Sono Maria, Fata Carmela, tra i fondatori dell’associazione “La Banda Faclò”.

Mi sono avvicinata alla clown terapia nel 2007, e ho imparato a conoscere con fatica a volte e con naturalezza altre,  il mio clown.

Un clown bizzarro,  ma troppo razionale,  generatore di idee, ma troppo empatico.

Un clown che ha trovato nello storytelling la sua più grande attitudine e che riesce, a colpo d’occhio, a comprendere chi cerca aiuto e dove c’è più bisogno.

Un clown che parla troppo, che deve concentrarsi per ascoltare e che sta imparando l’umiltà giorno dopo giorno.

Un clown generoso, che adora le persone gentili e che si sforza di esserlo in ogni momento.

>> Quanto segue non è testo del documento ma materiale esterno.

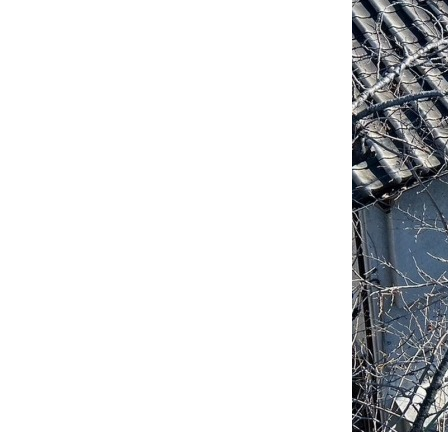
グリーンメ
植栽管理・
高木・特殊
植栽リノベ
インテリア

Un clown che non si arrende e che si mette sempre in gioco.

Un clown proattivo e pianificatore, che cerca lo scontro e che adora fare pace.

Un clown che crede nell’associazione, nella solidarietà e che pensa che non bisogna mai arrendersi e che bisogna accogliere, sempre.

Un clown sui generis, che crede, però fermamente, nel potere della risata, dell’arte, del gioco, della fiaba.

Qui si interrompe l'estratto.